Spine 2010;35: S322–S330

Study Design. Prospective multicenter nonrandomized institutional review board-approved observational study of clinical and radiographic outcomes of the extreme lateral interbody fusion (XLIF) procedure in adult scoliosis.

Objective. Perioperative measures from this longitudinal study were compiled to identify the short-term results and complications of the procedure.

Summary of Background Data. The surgical treatment of adult scoliosis presents a treatment challenge. Neural decompression with combined anterior/posterior instrumented fusion is often performed. These procedures have been reported to carry a high risk of complication, particularly in the elderly patient population. Over the past decade, less invasive surgical approaches to neural decompression and fusion have been popularized and have recently been applied in the treatment of degenerative scoliosis. To date, there has been little published data evaluating these treatment approaches.

Methods. A total of 107 patients who underwent the XLIF procedure with or without supplemental posterior fusion for the treatment of degenerative scoliosis were prospectively studied. Intraoperative data collection included surgical procedural details, operative time, estimated blood loss, and surgical complications. Postoperative complications, length of hospital stay, and neurologic status were recorded. For this report, perioperative data (inclusive of outcomes through the 6-week postoperative clinic visit) were evaluated.

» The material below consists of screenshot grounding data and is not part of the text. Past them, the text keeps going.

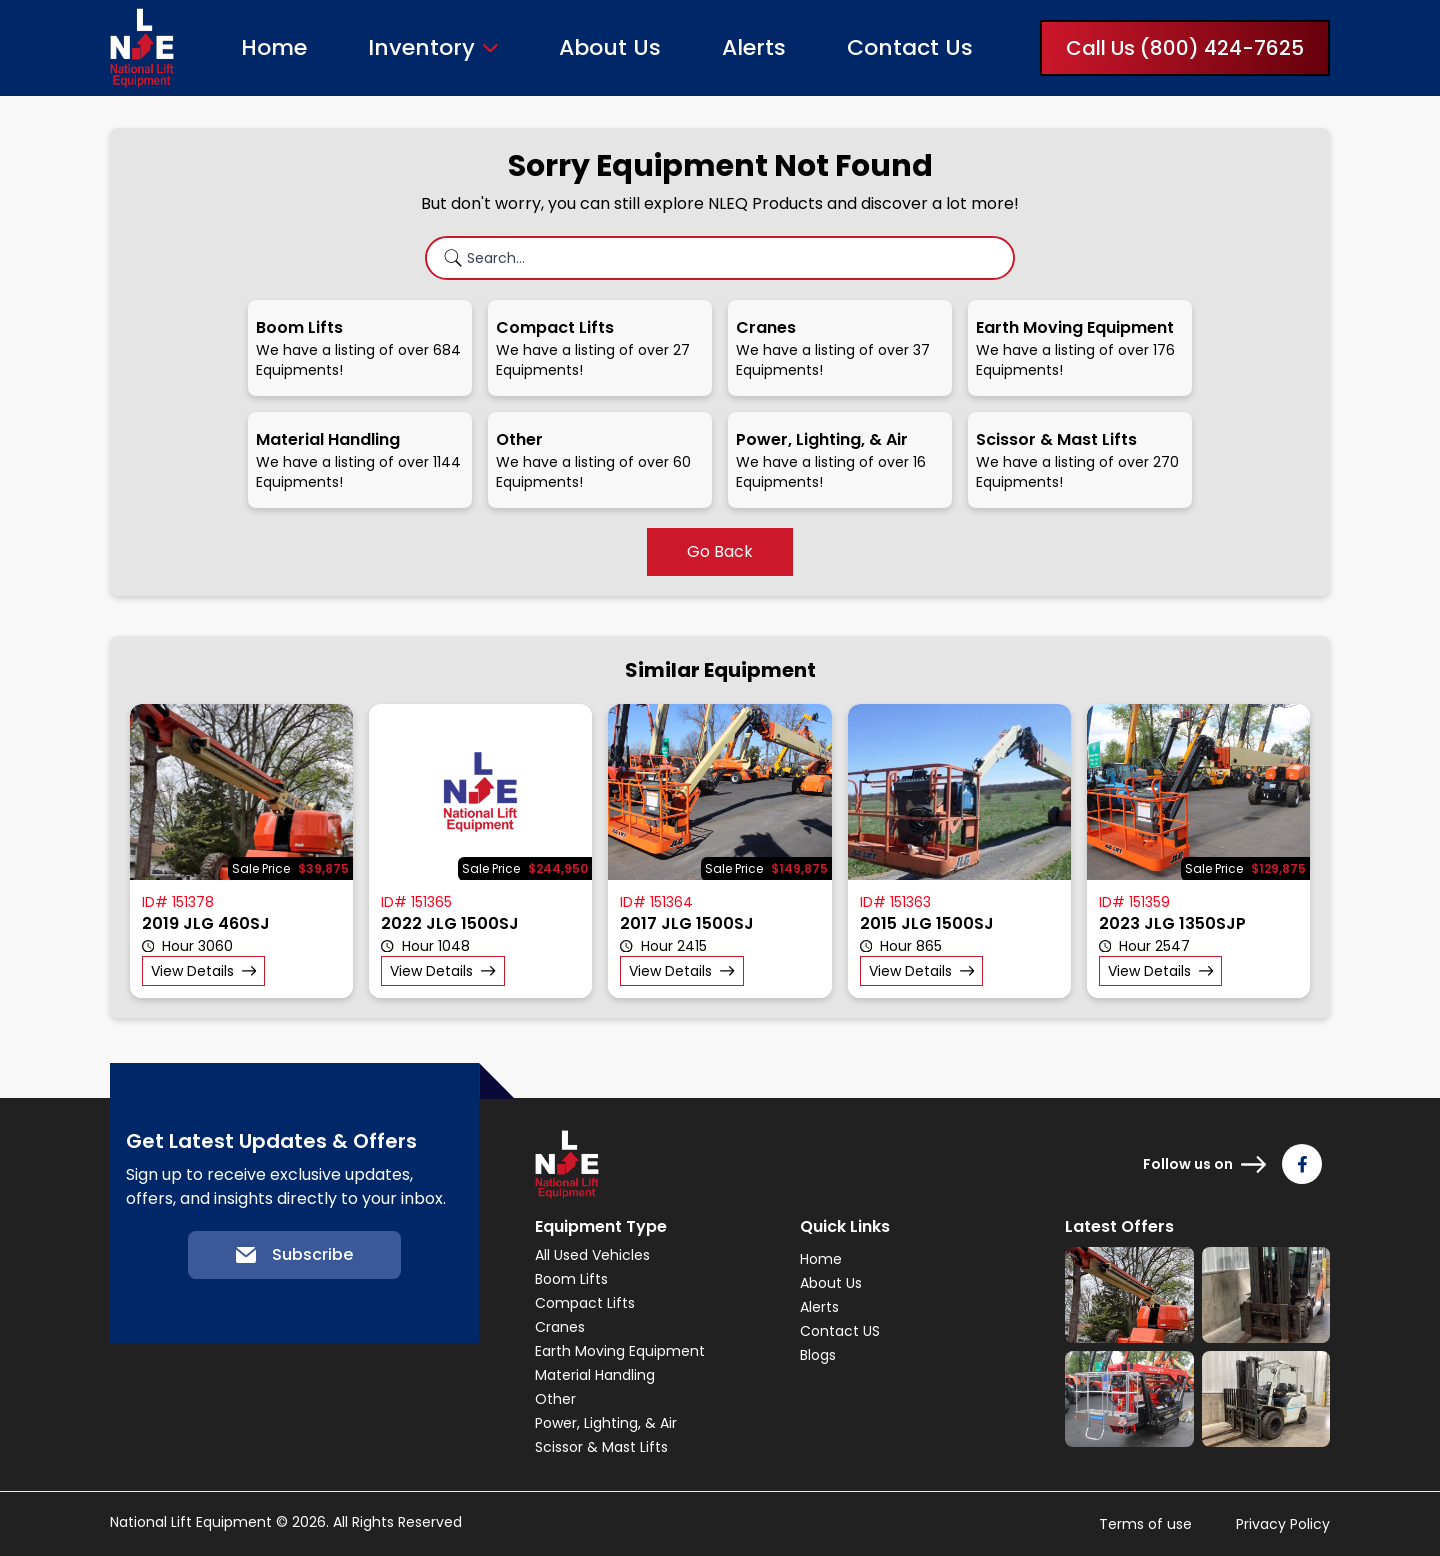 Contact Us (910, 47)
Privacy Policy (1283, 1524)
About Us (610, 47)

Results. In all, 107 patients (mean age, 68 years; range, 45–87) were treated with XLIF; 28% had at least 1 comorbidity. A mean of 4.4 levels (range, 1–9) were treated per patient. Supplemental pedicle screw fixation was used in 75.7% of patients, 5.6% had lateral fixation, and 18.7% had stand-alone XLIF. Mean operative time and blood loss were 178 minutes (58 minutes/level) and 50 to 100 mL. Mean hospital stay was 2.9 days (unstaged), 8.1 day (staged, 16.5%), 3.8 days overall. Five patients (4.7%) received a transfusion, 3 (2.8%) required intensive care unit admission, and 1 (0.9%) required rehabilitation services. Major complications occurred in 13 patients (12.1%): 2 (1.9%) medical, 12 (11.2%) surgical. Of procedures that involved only less invasive techniques (XLIF stand-alone or with percutaneous instrumentation), 9.0% had one or more major complications. In those with supplemental open posterior instrumentation, 20.7% had one or more major complication. Early reoperations (3) (all for deep wound infections) were associated with open posterior instrumentation procedures.

Conclusion. The morbidity in adult scoliosis surgery is minimized with less invasive techniques. The rate of major complications in this study (12.1%) compares favorably to that reported from other studies of surgery for degenerative deformity.